The hands were cold, the skin upon them loose and flaked. What was left of that ebullient man Darcy remembered four years prior? He struggled not to enfold him in his arms, his sire, who lay shrunken before him. Tears welled in his eyes; he fought them back, but still they threatened to overwhelm him.
“Stand up, Fitzwilliam, I will see the man you have become. You’ve grown larger somehow, your shoulders broader than mine. Even Frederick, big man that he is, would appear diminutive beside you.” Abruptly, Darcy senior stared towards the windows of the room. “But, of course, Frederick is gone. He was the best of sons. A great man, as you once told me. And to be slain by that coward…”
Darcy drew up a stool, decorated in silk brocade, to sit close to his father. “Sir, though it pains you, please tell me as to how Frederick died. These past four months, the nature of his demise has haunted me without my knowing the circumstance.”
“As it has haunted me. But where to begin?” Once again his father stared towards the windows, the shafts of light enabling him to focus his mind. “You were correct that Wickham was a scoundrel, but I couldn’t bring myself to believe it, as his father was the best of men. But his plan had been hatched for some time prior to those grievous events of August past. Certainly, he colluded with Mrs. Younge, Georgiana’s companion at thetime.”
“Georgiana! Tell me she was not importuned—compromised?”
“Calm yourself, Fitzwilliam. Georgiana is indeed well, as may be.”
“Georgiana was unhappy at school. She came to discover most of her acquaintances befriended her, not for herself, but to contrive introductions to Frederick, he being the heir to Pemberley. Once she discovered this, she found their disguise offensive and begged me to take her from the place. Mrs. Younge suggested we form an establishment for her in London, and subsequently, last summer, she went with the lady to Ramsgate for some months by the sea. And thither also went Wickham, undoubtedly by design for, as I’ve said, there proved to have been a prior acquaintance between him and the companion, in whose character we were most unhappily deceived.”
At this moment, Winthrop entered with a tray upon which were placed two cups of coffee. “I made the assumption, Master Fitzwilliam, that you do not take cream?”
“Indeed, in some habits, I’m unchanged—though in many more I’m quite the different man.”
Once Winthrop departed the room, Darcy senior continued the narrative. “Wickham contrived to recommend himself to Georgiana, claiming by chance that he saw her in Ramsgate. With Mrs. Younge’s connivance, he so far recommended himself to her, whose affectionate heart retained a strong impression of his kindness to her as a child, that she was persuaded to believe herself in love and to consent to an elopement. As you know, she was then but fifteen, which must be her excuse.”
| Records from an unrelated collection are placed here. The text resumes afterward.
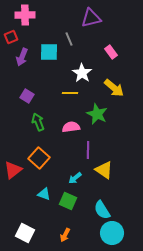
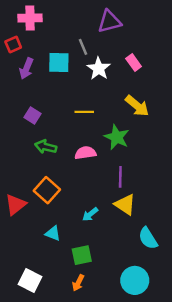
white star: (82, 73) -> (99, 69), moved
green arrow: (38, 122) -> (46, 147), turned -54
purple line: (88, 150) -> (120, 177), moved
green square: (68, 201) -> (82, 255), moved, turned -36
cyan semicircle: (102, 210) -> (148, 238), moved

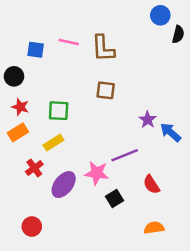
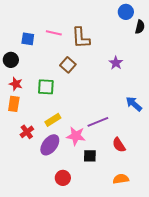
brown square: (106, 90) -> (68, 65), moved, turned 35
purple star: (148, 120) -> (116, 63), moved
orange rectangle: (18, 132) -> (14, 104), turned -49
yellow rectangle: (53, 143) -> (53, 120), moved
black square: (115, 199) -> (90, 156), turned 32
red circle: (32, 227) -> (63, 178), moved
“The artful villain!” Darcy grasped his father’s hands. “And my dear, dear sister—when I left, she was but twelve years, of such a tender heart that I can truly believe she was taken inand deceived. Wickham always had a honeyed tongue.”
“Frederick, who had come to London for business, on a whim decided to join her, arriving a day or two before the intended elopement. Georgiana, unable to support the idea of grieving and offending a brother whom she almost looked up to as a father, his being fourteen years her senior, acknowledged the whole to him. You can imagine how he felt and how he acted.”
“So he called him out?”
“No, not Frederick,” replied his father, sadly. “By chance, your cousin, Richard, Colonel Fitzwilliam, was in Town on leave and decided to accompany Frederick to Ramsgate. Enraged, it was he who called out Wickham.”
“But how was it that Frederick was killed? And, as you say, murdered?”